5. If you have identified what needs to change in your life but can’t bring yourself to take those steps yet, cut yourself some slack.
Four agonizing years passed from the moment I realized I needed to leave my marriage until I found the courage to actually do so. Knowing something is one thing; applying that knowledge is a whole different ball game. Some of the steps we need to take to find our happiness are really freaking challenging. It can take a while to get there—beating ourselves up about it isn’t helpful. Self-loathing will definitely not produce happiness. You’ll do what you need to do when you can. Until then…compassion.

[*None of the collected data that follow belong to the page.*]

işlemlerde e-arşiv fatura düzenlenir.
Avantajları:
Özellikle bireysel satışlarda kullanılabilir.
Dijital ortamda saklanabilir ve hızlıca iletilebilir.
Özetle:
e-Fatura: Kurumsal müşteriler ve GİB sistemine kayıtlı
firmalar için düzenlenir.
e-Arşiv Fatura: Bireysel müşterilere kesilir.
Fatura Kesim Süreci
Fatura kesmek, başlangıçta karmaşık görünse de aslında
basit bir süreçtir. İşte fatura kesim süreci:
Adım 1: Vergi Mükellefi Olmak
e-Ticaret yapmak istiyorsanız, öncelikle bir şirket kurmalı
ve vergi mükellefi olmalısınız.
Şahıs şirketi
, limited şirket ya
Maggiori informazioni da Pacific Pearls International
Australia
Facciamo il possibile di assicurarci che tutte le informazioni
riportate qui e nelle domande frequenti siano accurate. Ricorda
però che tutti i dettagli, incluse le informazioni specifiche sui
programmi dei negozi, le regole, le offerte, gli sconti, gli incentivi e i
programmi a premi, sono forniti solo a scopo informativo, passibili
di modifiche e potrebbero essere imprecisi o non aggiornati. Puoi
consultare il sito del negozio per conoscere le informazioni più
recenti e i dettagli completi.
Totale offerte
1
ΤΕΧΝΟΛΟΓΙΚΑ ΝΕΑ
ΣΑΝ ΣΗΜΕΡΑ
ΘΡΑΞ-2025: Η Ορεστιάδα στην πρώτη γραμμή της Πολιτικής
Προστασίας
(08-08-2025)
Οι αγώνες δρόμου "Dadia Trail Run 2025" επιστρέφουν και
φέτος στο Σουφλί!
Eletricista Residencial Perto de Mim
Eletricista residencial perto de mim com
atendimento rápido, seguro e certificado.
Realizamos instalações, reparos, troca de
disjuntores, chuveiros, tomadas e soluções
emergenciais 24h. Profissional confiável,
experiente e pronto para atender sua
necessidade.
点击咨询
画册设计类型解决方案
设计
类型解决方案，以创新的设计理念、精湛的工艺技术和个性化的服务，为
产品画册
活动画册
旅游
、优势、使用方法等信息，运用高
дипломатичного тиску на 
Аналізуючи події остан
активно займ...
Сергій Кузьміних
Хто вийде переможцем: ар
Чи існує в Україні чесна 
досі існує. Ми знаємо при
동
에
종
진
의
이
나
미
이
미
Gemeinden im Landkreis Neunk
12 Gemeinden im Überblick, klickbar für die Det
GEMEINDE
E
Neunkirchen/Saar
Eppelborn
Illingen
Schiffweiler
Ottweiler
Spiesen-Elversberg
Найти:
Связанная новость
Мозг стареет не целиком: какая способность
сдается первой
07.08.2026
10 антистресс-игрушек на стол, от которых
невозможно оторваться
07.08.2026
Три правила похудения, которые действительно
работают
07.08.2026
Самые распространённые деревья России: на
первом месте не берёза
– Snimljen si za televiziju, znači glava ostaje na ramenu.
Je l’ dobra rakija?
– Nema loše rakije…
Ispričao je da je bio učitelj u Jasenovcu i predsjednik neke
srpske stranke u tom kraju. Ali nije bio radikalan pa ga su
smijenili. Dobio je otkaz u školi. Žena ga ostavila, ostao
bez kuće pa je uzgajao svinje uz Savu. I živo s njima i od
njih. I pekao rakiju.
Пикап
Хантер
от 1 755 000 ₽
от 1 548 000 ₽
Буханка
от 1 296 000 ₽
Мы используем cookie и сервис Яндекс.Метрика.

6. External validation is to happiness what dementors are to wizards. (If you’re not a Harry Potter fan, the answer is soul-sucking).
Dependency on external validation will suck the life out of every last thing you love doing. Sadly, most of us have been conditioned to rely on external validation. The undoing of that conditioning alone will lead to so much empowerment and contentment.
One of the things I’ve learned about happiness is that it comes from doing what we enjoy and expressing ourselves authentically regardless of the outcomes, regardless of what others think.
My loves, I’ve blogged for years and never acquired more than 50 followers—my desire to write clearly isn’t motivated by external validation. I write because it soothes me, fills my cup, and it is the way my soul expresses itself in this physical world. In short, it makes me happy. Why on earth would I demand external validation from the thing I love?
Then it’s no longer love.
7. Let go of the belief that happiness will be achieved once you attain [insert any number of things here…money, a relationship, a better job, and so on].
What can be life-changing is believing that your life, right now, exactly as it is, has meaning and purpose and that who you are, right now, as you are, is enough.
Maybe things are tough, maybe things need to change for you to feel more joy, but even so, your life as you are currently living it is not meaningless. If you achieve all your dreams, what will likely happen is that a new brass ring will just replace the achieved brass ring, and the carrot of happiness will jump out in front of you again, just out of reach.
Happiness remains elusive as we strive for that ephemeral perfection.
It’s okay that we haven’t achieved the version of ourselves we strive for. We have lots of good stuff to offer right now. It’s okay if our life isn’t superstar perfect. Simplicity and mediocrity aren’t such bad things. Believing they are keeps us feeling stuck and unfulfilled.
8. Upgrade your dictionary.
Much of my happiness has come from redefining key words such as: worth, value, success, and love.
How we define such things mostly stems from internalized ideology that often isn’t even our own making. We’ve been told (or shown) what these things mean, for better or worse. Consider examining and revising some of these crucial terms. For example, if your personal dictionary defines “success” as having a partner, or worth as having wealth, perhaps some revisions are warranted. In the 50s, a woman’s happiness and success were defined as landing a good husband, having children, and pushing a Hoover around in heels and pearls. Thank the sweet heavens above that old paradigm shifted, just as whatever societal programming that was ingrained in us is shifting.
What rubbish have you been taught about the meaning of worth and value? Love? Success? Maybe it’s time to throw those old definitions out and cultivate your own.
Yes, there are eight steps to this seven-step list because, assuming I can tell anyone how to achieve deeply personal and transformational states of being by giving you a checklist is absurd, rendering this process silly and obsolete.
Also, part of my happiness comes from coloring outside of the lines.
My friend, I wish you all the happiness in the world. You deserve it.